Google-cloud-python: Can't use/pickle datastore Clients on google dataflow (apache beam)

Created on 23 Mar 2017 · 29Comments · Source: googleapis/google-cloud-python

I am attempting to use datastore.Client() from within a google cloud dataflow (apache beam) pipeline.

It attempts to pickle objects being passed around (lexically or arguments) to processing stages, but unfortunately the Client is not pickleable:

  File "lib/apache_beam/transforms/ptransform.py", line 474, in __init__
    self.args = pickler.loads(pickler.dumps(self.args))
  File "lib/apache_beam/internal/pickler.py", line 212, in loads
    return dill.loads(s)
  File "/Users/me/Library/Python/2.7/lib/python/site-packages/dill/dill.py", line 277, in loads
    return load(file)
  File "/Users/me/Library/Python/2.7/lib/python/site-packages/dill/dill.py", line 266, in load
    obj = pik.load()
  File "/usr/local/Cellar/python/2.7.12_1/Frameworks/Python.framework/Versions/2.7/lib/python2.7/pickle.py", line 864, in load
    dispatch[key](self)
  File "/usr/local/Cellar/python/2.7.12_1/Frameworks/Python.framework/Versions/2.7/lib/python2.7/pickle.py", line 1089, in load_newobj
    obj = cls.__new__(cls, *args)
  File "src/python/grpcio/grpc/_cython/_cygrpc/channel.pyx.pxi", line 35, in grpc._cython.cygrpc.Channel.__cinit__ (src/python/grpcio/grpc/_cython/cygrpc.c:4022)
TypeError: __cinit__() takes at least 2 positional arguments (0 given)

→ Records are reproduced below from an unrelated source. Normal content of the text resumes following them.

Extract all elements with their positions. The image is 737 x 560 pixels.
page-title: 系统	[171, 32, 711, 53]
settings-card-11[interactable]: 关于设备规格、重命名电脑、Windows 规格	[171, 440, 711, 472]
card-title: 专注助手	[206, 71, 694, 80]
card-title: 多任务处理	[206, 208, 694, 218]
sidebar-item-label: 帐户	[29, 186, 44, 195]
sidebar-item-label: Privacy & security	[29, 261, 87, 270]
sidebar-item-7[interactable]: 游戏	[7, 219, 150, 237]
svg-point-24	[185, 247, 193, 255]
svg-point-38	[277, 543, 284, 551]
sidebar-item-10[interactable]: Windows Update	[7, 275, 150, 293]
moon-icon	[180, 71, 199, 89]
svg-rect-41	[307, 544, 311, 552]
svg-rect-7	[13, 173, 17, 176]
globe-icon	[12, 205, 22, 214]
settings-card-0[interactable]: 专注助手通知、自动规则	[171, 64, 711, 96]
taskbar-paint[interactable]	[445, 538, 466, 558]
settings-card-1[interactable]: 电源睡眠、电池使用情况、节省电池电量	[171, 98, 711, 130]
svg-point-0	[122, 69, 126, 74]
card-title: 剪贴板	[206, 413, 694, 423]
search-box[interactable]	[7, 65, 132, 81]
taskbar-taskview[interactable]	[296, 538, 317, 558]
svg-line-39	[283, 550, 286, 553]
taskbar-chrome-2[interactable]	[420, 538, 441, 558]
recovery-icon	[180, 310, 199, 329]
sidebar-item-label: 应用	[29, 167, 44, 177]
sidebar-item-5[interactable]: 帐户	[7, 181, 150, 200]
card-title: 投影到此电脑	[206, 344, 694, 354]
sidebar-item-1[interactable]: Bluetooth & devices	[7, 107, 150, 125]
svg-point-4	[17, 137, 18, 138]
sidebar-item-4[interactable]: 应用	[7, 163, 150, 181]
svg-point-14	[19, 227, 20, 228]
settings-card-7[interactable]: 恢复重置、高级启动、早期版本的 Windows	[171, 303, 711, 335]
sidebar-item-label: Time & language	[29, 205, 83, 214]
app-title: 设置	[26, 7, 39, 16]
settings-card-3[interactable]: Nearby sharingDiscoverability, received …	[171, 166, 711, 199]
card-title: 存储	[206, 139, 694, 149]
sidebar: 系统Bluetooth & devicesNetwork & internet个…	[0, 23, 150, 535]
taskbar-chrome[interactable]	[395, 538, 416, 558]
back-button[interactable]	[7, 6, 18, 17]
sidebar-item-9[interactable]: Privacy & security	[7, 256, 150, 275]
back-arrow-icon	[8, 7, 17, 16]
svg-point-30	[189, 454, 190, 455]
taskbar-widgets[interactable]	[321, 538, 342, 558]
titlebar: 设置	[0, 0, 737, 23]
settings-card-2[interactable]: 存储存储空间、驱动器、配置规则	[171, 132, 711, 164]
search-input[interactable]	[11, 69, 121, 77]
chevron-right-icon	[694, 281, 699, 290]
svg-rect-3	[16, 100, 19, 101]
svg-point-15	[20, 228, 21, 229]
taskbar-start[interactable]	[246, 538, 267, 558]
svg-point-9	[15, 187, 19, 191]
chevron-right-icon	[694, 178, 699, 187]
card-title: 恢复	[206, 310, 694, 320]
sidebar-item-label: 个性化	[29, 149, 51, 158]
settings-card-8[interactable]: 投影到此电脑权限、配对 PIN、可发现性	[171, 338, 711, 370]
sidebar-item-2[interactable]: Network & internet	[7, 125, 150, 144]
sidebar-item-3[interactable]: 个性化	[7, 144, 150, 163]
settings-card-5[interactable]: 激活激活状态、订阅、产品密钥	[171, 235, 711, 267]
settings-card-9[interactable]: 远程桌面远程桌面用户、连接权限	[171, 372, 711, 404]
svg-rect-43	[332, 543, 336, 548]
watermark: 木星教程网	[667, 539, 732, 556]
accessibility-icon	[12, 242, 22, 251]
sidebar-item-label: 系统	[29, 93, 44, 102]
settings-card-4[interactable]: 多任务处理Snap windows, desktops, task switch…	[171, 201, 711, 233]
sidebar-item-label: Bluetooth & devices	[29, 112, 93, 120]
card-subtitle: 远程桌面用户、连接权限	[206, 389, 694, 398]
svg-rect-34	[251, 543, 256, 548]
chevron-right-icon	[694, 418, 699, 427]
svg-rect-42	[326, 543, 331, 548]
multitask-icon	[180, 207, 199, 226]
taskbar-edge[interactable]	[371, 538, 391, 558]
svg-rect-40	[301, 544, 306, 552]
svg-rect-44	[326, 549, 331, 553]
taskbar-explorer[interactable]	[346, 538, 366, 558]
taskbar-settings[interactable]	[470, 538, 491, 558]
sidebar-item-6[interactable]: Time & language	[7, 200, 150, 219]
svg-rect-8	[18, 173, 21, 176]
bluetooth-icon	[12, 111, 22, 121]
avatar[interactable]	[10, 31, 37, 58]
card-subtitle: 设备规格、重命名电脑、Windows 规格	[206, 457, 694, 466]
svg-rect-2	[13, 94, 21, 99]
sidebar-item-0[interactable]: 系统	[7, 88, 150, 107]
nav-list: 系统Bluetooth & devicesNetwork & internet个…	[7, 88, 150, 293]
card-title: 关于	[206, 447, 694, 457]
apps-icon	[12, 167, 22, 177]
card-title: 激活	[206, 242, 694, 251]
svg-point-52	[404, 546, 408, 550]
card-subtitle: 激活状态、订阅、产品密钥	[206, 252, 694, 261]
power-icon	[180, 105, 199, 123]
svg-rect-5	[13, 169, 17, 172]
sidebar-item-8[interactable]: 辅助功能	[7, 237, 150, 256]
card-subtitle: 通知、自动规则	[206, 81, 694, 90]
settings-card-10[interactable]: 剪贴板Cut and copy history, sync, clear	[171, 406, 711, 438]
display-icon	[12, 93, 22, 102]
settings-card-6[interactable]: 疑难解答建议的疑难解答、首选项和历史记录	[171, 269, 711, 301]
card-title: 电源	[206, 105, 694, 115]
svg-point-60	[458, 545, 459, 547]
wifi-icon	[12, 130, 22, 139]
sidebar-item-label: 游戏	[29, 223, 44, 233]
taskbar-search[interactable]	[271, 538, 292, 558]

I believe the correct fix is to discard the Connection when serializing, and rebuild it when deserialized.

I could attempt to recreate the Client within each processing pipeline, but that can cause O(Records) Client creations...and since in my testing I see:

DEBUG:google_auth_httplib2:Making request: POST https://accounts.google.com/o/oauth2/token

printed on each creation, then I imagine Google SRE would really prefer we not do this O(N) times.

This is a tricky cross-team interaction issue (only occurs for those pickling Clients, in my case: google-cloud-datastore and apache-beam google-dataflow), so not sure the proper place to file this. I've cross-posted it to the apache beam JIRA as well https://issues.apache.org/jira/browse/BEAM-1788, though the issue is in the google cloud datastore code.

Mac 10.12.3, Python 2.7.12, google-cloud-dataflow 0.23.0

will not fix datastore

Source

mikelambert

Most helpful comment

@mikelambert The correct and idiomatic solution is to build client creation into your DoFn:

class MyDoFn(beam.DoFn):

  def start_bundle(self, process_context):
     self._dsclient = datastore.Client()

  def process(self, context, *args, **kwargs):
     # do stuff with self._dsclient

No change is needed here from the client library team. This this is a very standard pattern in beam. It will not result in an O(records) cost, only an O(shards) cost, which the beam runner will likely factor in when deciding how large to make bundles.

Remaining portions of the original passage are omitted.